Depuis plusieurs semaines des centaines de poids lourds font la queue aux frontières du Niger pour... se faire peser. Entraînant une flambée des prix et une pénurie de produits de base, notamment le pain. Tout commence en janvier lorsque le gouvernement décide d'appliquer strictement une directive de l'Union économique et monétaire ouest-africaine (Uémoa) sur la pesée obligatoire aux frontières des camions, la plupart du temps bourrés de marchandises jusqu'à la gueule.
Conséquence, des centaines de poids lourds chargés de produits alimentaires et de matériaux de construction attendent patiemment leur tour aux postes de contrôle de Dosso (sud) proche du Bénin et Makalondi (ouest) vers la frontière du Burkina Faso.Le Niger est totalement enclavé et le transport terrestre est donc vital pour approvisionner le pays à partir des ports béninois, ghanéens, togolais et ivoiriens.
Pour justifier la mesure, le ministre de l'Equipement Lamido Moumouni a indiqué lundi que sur les 16.000 camions pesés depuis janvier, 13.000 étaient en surcharge et certains transportaient 110 tonnes de marchandises au lieu des 58 autorisées.
Selon lui, ces camions alourdis détruisent en quelques années des routes prévues pour durer 15 ans et le gouvernement doit emprunter pour les réparer.
Tout contrevenant doit payer une amende de 20.000 à 60.000 francs CFA (30 à 90 euros) pour chaque tonne de trop.
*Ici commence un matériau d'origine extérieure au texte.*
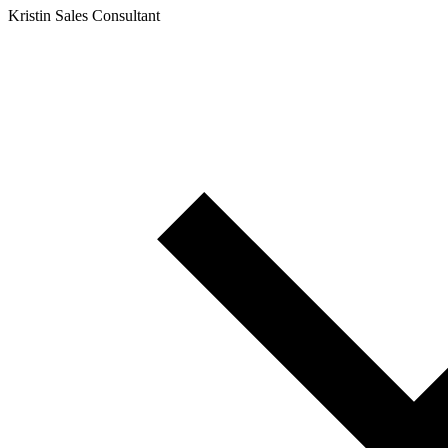
Kristin
Sales Consultant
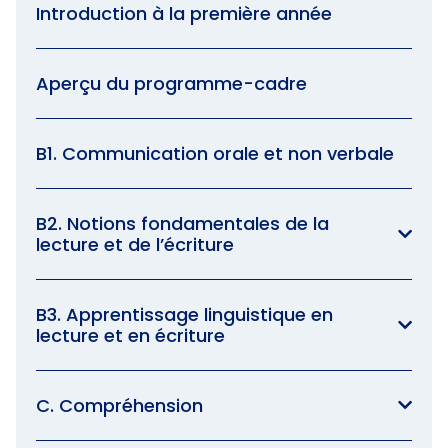
Introduction à la première année
Aperçu du programme-cadre
B1. Communication orale et non verbale
B2. Notions fondamentales de la
lecture et de l’écriture
B3. Apprentissage linguistique en
lecture et en écriture
C. Compréhension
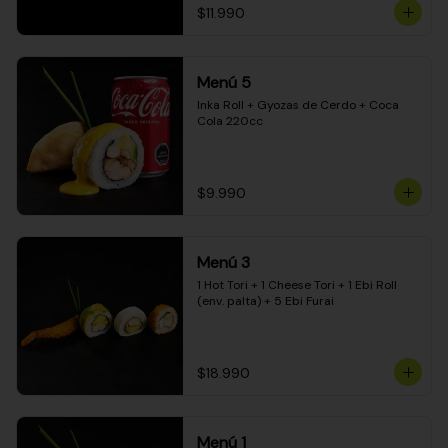
$11.990
Menú 5
Inka Roll + Gyozas de Cerdo + Coca 
Cola 220cc
$9.990
Menú 3
1 Hot Tori + 1 Cheese Tori + 1 Ebi Roll 
(env. palta) + 5 Ebi Furai
$18.990
Menú 1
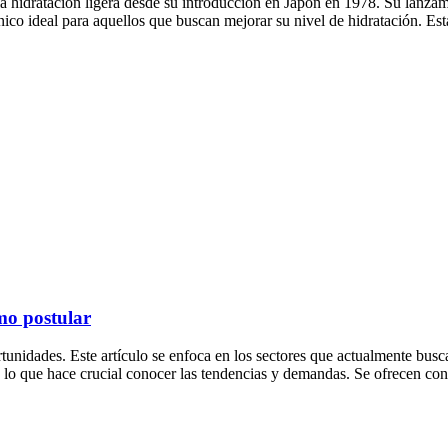
la hidratación ligera desde su introducción en Japón en 1978. Su lanz
ico ideal para aquellos que buscan mejorar su nivel de hidratación. E
mo postular
unidades. Este artículo se enfoca en los sectores que actualmente busc
o, lo que hace crucial conocer las tendencias y demandas. Se ofrecen co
Selon M. Moumouni, 258 camions dont les propriétaires refusent de payer sont actuellement à l'arrêt à Makalondi.
A ceux-là s'ajoutent les poids lourds immobilisés dans les files d'attente pour la pesée et au total, "378 camions sont bloqués depuis la semaine passée à Makalondi", affirme Djibo Oumarou du Syndicat des transporteurs routiers, qui s'insquiète de la "montée de l'insécurité et des vols" sur les aires de stationnement.
"Si cette situation perdure, elle pourrait conduire à une pénurie et au renchérissement des produits de première nécessité", avertit de son côté le président de la Chambre de commerce, Idi Ango Omar.
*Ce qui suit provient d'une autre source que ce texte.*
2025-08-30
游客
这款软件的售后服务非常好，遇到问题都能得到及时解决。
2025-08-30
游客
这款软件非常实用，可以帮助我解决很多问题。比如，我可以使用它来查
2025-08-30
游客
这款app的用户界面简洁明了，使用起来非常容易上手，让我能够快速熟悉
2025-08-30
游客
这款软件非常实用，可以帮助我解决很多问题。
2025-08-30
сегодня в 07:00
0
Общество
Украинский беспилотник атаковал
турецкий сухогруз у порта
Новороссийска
A Niamey, le pain se fait déjà rare faute de farine, selon Daouda Tangama, de l'association des boulangers.
Sur les principaux marchés, les céréales de base (maïs, sorgho et riz) ont grimpé récemment de 11 à 18%, ont déclaré des commerçants.
Le ministre du Commerce, Halidou Bagué, affirme lui que "seuls le sucre et la tomate" ont augmenté.
Pour Nouhou Arzika, président de l'Organisation des consommateurs du Niger (Orconi), la mesure est tout simplement "absurde" pour un pays qui importe 80% de son fret par la route, notamment depuis le Togo, et il appelle à la mobilisation pour la faire annuler. Mais les autorités entendent au contraire multiplier les bascules, notamment à la frontière avec le Nigeria.
La colère monte aussi chez les conducteurs, déjà victimes du racket, qui menacent désormais de boycotter les routes nigériennes.
"J'ai quitté le Togo via le Burkina, il n'y a qu'au Niger qu'on demande à peser mon chargement", peste un camionneur togolais.
Le président de la Commission économique du parlement, Sanoussi Jackou, regrette que le Niger soit le seul des huit Etats membres de l'Uémoa à appliquer cette décision communautaire et reproche aux autorités d'avoir agi "sous la pression" de l'Union européenne, leurs partenaires pour les infrastructures routières.
Selon l'opposant Sabo Saïdou, c'est surtout une occasion pour l'Etat de renflouer ses caisses et pour des fonctionnaires "de se remplir les poches".